LEIA MAIS: Por que a ‘supercana’ de Eike Batista não para em pé
Mas o grosso, 80%, vem mesmo do lixo comum depositado nos aterros. É o que os técnicos do setor chamam de RSUs (resíduos sólidos urbanos).
E o potencial é razoável. Como os aterros ficam próximos das cidades, também estão perto dos clientes finais. Já o gás natural fóssil é um pesadelo logístico – ele vem de plataformas do pré-sal, a centenas de quilômetros da costa; isso quando não chega importado da Bolívia, via gasoduto, ou dos Estados Unidos, embarcado em navios na forma de GNL (gás natural liquefeito).
Mesmo assim, a produção de biometano ainda é pequena.
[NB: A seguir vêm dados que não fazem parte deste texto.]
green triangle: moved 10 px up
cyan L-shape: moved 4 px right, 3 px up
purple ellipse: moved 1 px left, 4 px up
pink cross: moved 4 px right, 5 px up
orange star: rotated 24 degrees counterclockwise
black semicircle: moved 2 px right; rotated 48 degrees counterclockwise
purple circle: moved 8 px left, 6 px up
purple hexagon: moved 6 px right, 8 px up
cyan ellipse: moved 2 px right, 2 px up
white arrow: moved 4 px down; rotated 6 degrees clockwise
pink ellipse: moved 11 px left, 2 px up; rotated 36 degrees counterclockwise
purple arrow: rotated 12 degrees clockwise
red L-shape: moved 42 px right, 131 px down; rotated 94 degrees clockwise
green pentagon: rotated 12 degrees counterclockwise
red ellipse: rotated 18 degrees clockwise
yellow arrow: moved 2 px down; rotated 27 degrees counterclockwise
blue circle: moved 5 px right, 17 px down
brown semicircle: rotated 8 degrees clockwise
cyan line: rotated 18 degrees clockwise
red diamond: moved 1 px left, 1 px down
Mas deve passar por um boom a partir deste ano. Por conta de um incentivo regulatório. Vamos a ele.
Uma cota obrigatória
Estamos falando da “Lei do Combustível do Futuro” (nº 14.993/2024), sancionada em outubro do ano passado. Ela determina o seguinte: a partir de janeiro de 2026, todos os distribuidores terão de incluir pelo menos 1% de biometano misturado ao gás fóssil que vendem. Em 2027, 2%, em 2028, 3%… Até chegar a 10% em 2035.
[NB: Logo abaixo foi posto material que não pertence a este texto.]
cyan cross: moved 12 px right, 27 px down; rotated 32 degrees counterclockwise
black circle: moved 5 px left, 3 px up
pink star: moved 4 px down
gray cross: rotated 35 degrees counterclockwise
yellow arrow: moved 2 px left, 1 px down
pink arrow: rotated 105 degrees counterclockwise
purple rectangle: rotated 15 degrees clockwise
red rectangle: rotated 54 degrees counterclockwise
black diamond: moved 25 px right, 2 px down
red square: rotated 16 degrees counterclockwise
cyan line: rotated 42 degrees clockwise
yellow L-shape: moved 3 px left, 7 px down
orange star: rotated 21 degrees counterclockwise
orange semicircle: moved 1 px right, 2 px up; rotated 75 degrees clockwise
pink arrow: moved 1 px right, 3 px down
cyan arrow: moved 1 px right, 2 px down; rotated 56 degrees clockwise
A ideia é diminuir as emissões de gases-estufa. O gás que os aterros emitem não é metano puro, mas uma versão misturada com dióxido de carbono, chamada biogás. A fabricação de biometano, então, consiste em pegar o biogás e separar dele o dióxido de carbono.
O biogás acabaria na atmosfera de um jeito ou de outro. Mas se você converte ele em metano, a demanda pela versão fóssil do gás diminui. Você desenterra menos gás fóssil. E a conta geral de gases-estufa diminui.
Faz diferença para a atmosfera, e para o ambiente de negócios também. A Comgás, por exemplo, distribui 14 milhões de m³/dia. 1% disso dá 142 mil m³/d.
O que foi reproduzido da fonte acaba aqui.